> **What needs to be done**:
Only text lines belong in the answer: the lines from the first one in the records through the line with "34,22-24). Isus je", copied exactly.

Start of Block

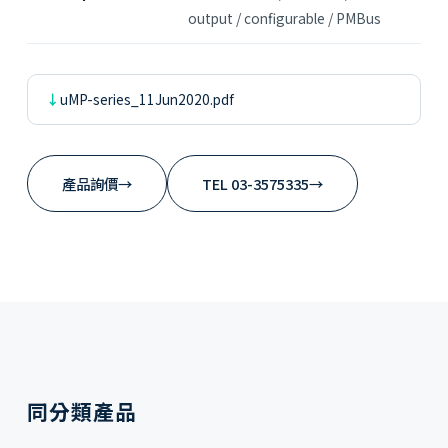
output / configurable / PMBus
uMP-series_11Jun2020.pdf
產品詢價
→
TEL 03-3575335
→
同分類產品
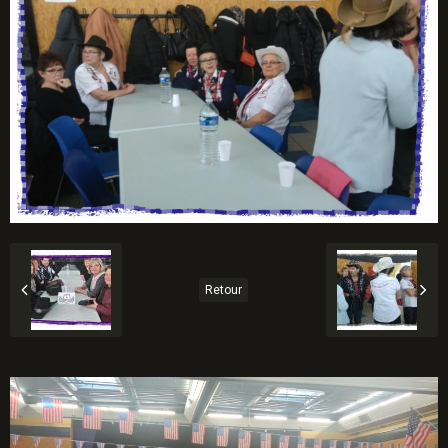
Retour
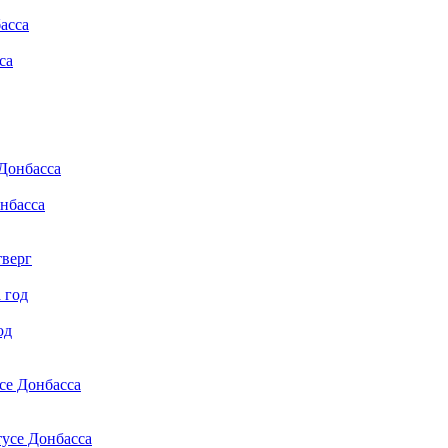
са
онбасса
тверг
од
се Донбасса
тусе Донбасса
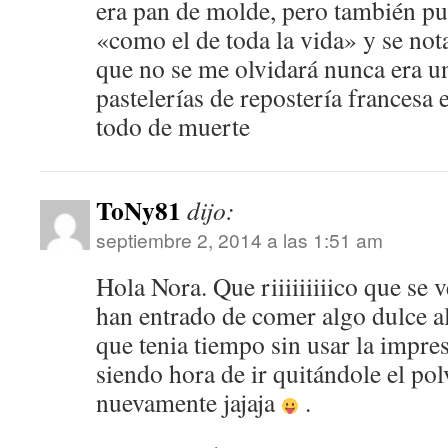
era pan de molde, pero también p
«como el de toda la vida» y se not
que no se me olvidará nunca era u
pastelerías de repostería francesa
todo de muerte
ToNy81
dijo:
septiembre 2, 2014 a las 1:51 am
Hola Nora. Que riiiiiiiiico que se 
han entrado de comer algo dulce al 
que tenia tiempo sin usar la impre
siendo hora de ir quitándole el pol
nuevamente jajaja
.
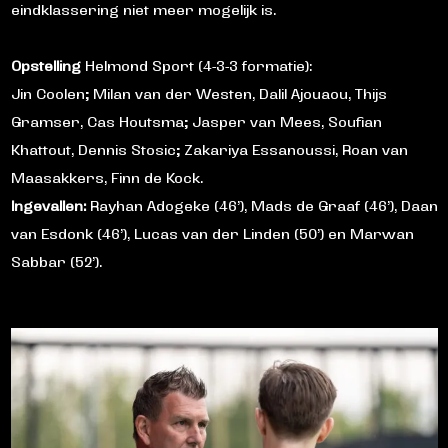
eindklassering niet meer mogelijk is.
Opstelling
Helmond Sport (4-3-3 formatie):
Jin Coolen; Milan van der Westen, Dalil Ajouaou, Thijs
Gramser, Cas Houtsma; Jasper van Mees, Soufian
Khattout, Dennis Stosic; Zakariya Essanoussi, Roan van
Maasakkers, Finn de Kock.
Ingevallen:
Rayhan Adogeke (46’), Mads de Graaf (46’), Daan
van Esdonk (46’), Lucas van der Linden (50’) en Marwan
Sabbar (52’).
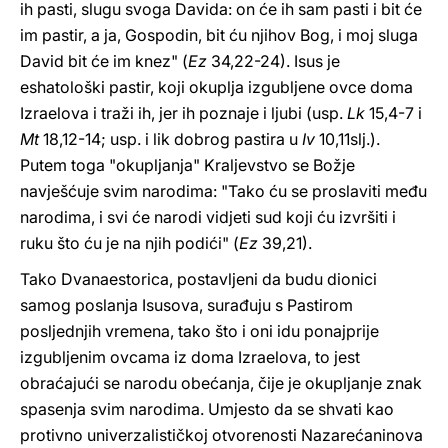
ih pasti, slugu svoga Davida: on će ih sam pasti i bit će
im pastir, a ja, Gospodin, bit ću njihov Bog, i moj sluga
David bit će im knez" (
Ez
34,22-24). Isus je
eshatološki pastir, koji okuplja izgubljene ovce doma
Izraelova i traži ih, jer ih poznaje i ljubi (usp.
Lk
15,4-7 i
Mt
18,12-14; usp. i lik dobrog pastira u
Iv
10,11slj.).
Putem toga "okupljanja" Kraljevstvo se Božje
navješćuje svim narodima: "Tako ću se proslaviti među
narodima, i svi će narodi vidjeti sud koji ću izvršiti i
ruku što ću je na njih podići" (
Ez
39,21).
Tako Dvanaestorica, postavljeni da budu dionici
samog poslanja Isusova, surađuju s Pastirom
posljednjih vremena, tako što i oni idu ponajprije
izgubljenim ovcama iz doma Izraelova, to jest
obraćajući se narodu obećanja, čije je okupljanje znak
spasenja svim narodima. Umjesto da se shvati kao
protivno univerzalističkoj otvorenosti Nazarećaninova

End of Block

> **Task answer**:
output / configurable / PMBus
uMP-series_11Jun2020.pdf
產品詢價
→
TEL 03-3575335
→
同分類產品
Retour
са
онбасса
тверг
од
се Донбасса
тусе Донбасса
era pan de molde, pero también p
«como el de toda la vida» y se not
que no se me olvidará nunca era u
pastelerías de repostería francesa
todo de muerte
ToNy81
dijo:
septiembre 2, 2014 a las 1:51 am
Hola Nora. Que riiiiiiiiico que se 
han entrado de comer algo dulce al 
que tenia tiempo sin usar la impre
siendo hora de ir quitándole el pol
nuevamente jajaja
.
eindklassering niet meer mogelijk is.
Opstelling
Helmond Sport (4-3-3 formatie):
Jin Coolen; Milan van der Westen, Dalil Ajouaou, Thijs
Gramser, Cas Houtsma; Jasper van Mees, Soufian
Khattout, Dennis Stosic; Zakariya Essanoussi, Roan van
Maasakkers, Finn de Kock.
Ingevallen:
Rayhan Adogeke (46’), Mads de Graaf (46’), Daan
van Esdonk (46’), Lucas van der Linden (50’) en Marwan
Sabbar (52’).
ih pasti, slugu svoga Davida: on će ih sam pasti i bit će
im pastir, a ja, Gospodin, bit ću njihov Bog, i moj sluga
David bit će im knez" (
Ez
34,22-24). Isus je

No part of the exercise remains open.